A Comfort Letter, sometimes known as a Property Status Letter, has become an essential part for financing of properties contaminated from an off-site source. This letter is issued by a regulatory agency Regional Water Quality Control Board (RWQCB), Department to Toxics (DTSC) and the Environmental Protection Agency (EPA), depending on which agency provides oversight for the site which caused the contamination.

This letter is issued by a regulatory agency and specifies that the subject Property is not the source of contamination in groundwater beneath it but is from an off-site source (known or unknown).

The United States Small Business Administration (SBA) requires this letter for financing contaminated properties and many conventional lenders are following suit if contamination has impacted the subject Property.

The agencies usually require a comprehensive Phase 1 Environmental Assessment (ESA) to carefully document the previous uses of the Property.

The agency will want to know whether the previous uses could have involved the uses of the same solvents that are in the groundwater from the off-site source.

Besides summarizing the complete history, the regulatory agency will usually want verification that the Property is contaminated and therefore it is often necessary to perform Phase 2 soil and groundwater investigation. Historical Phase 2 information may also be valuable for agency determination. See next page for recent sample projects:

ERAS has significant recent experience in obtaining comfort letters and the following is a summary of several recent projects:

1500-1501 Space Park Drive, Santa Clara
ERAS transmitted ESA report to representative of RWQCB. The Property was located in a well known plume of volatile organic compounds (VOC) aka solvents. Historical research indicated no historical use of these chemicals at the Property. No further documentation was required to obtain letter.

Total time to obtain Letter: 3 Months
Total cost:~$2,500

3266-3324 Investment Boulevard, Hayward
Monitoring wells were discovered near the up-gradient and down-gradient borders of Property. Samples collected from wells indicated solvents in the up-gradient well but not the down-gradient well. Results of Phase 1 and Phase 2 monitoring results were provided to representative at the RWQCB.

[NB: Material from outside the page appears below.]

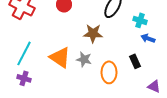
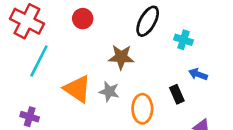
blue arrow: (148, 38) -> (198, 74), moved
cyan line: (24, 53) -> (39, 61), moved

Total time to obtain Letter: 2 ½ months
Total cost:~$7,000

462-472 Vista Way, Milpitas
Contamination by solvents detected on up-gradient Property line. After review of ESA by RWQCB six soil borings and two sub-slab vapor sample borings were proposed and agreed to by RWQCB.

Total time to obtain Letter: 2 ½ Months
Total cost:~$11,000

Note that comfort letters CANNOT be negotiated from city or county agencies if they are the oversight agency for the leak case. This excludes most properties contaminated by gasoline station leaks.

Comfort letters are written by regulatory agencies to clear a given property from financial liability for cleanup of contamination from an off-site source. The Small Business Administration (SBA) requires these letters in order to approve financing of contaminated Property. In the past the RWQCB has issued these letters. The process was formal and it involved detailed review of a Phase 1 Environmental Site Assessment (ESA).

In addition to the ESA report, a written request would be made by an environmental consultant that would usually expedite the process. In some cases, Phase 2 subsurface groundwater information was required by the RWQCB. In other cases the RWQCB would not issue a comfort letter, even with Phase 2 data. Their refusal was usually for sites in known plume areas where the site history was not or could not be sufficiently documented.

Comfort letters are issued almost exclusively for solvent leak cases. In cases where a Property was contaminated by a fuel leak, it has not been possible to obtain a comfort letter from the local agency (usually a health department such as San Mateo County Department of Environmental Health).

ERAS has also been recently involved with obtaining a comfort letter from the Environmental Protection Agency (listed on NPL list) for a site in Mountain View. ERAS has also discussed these letters with representatives of the Department of Toxic Substances Control (DTSC).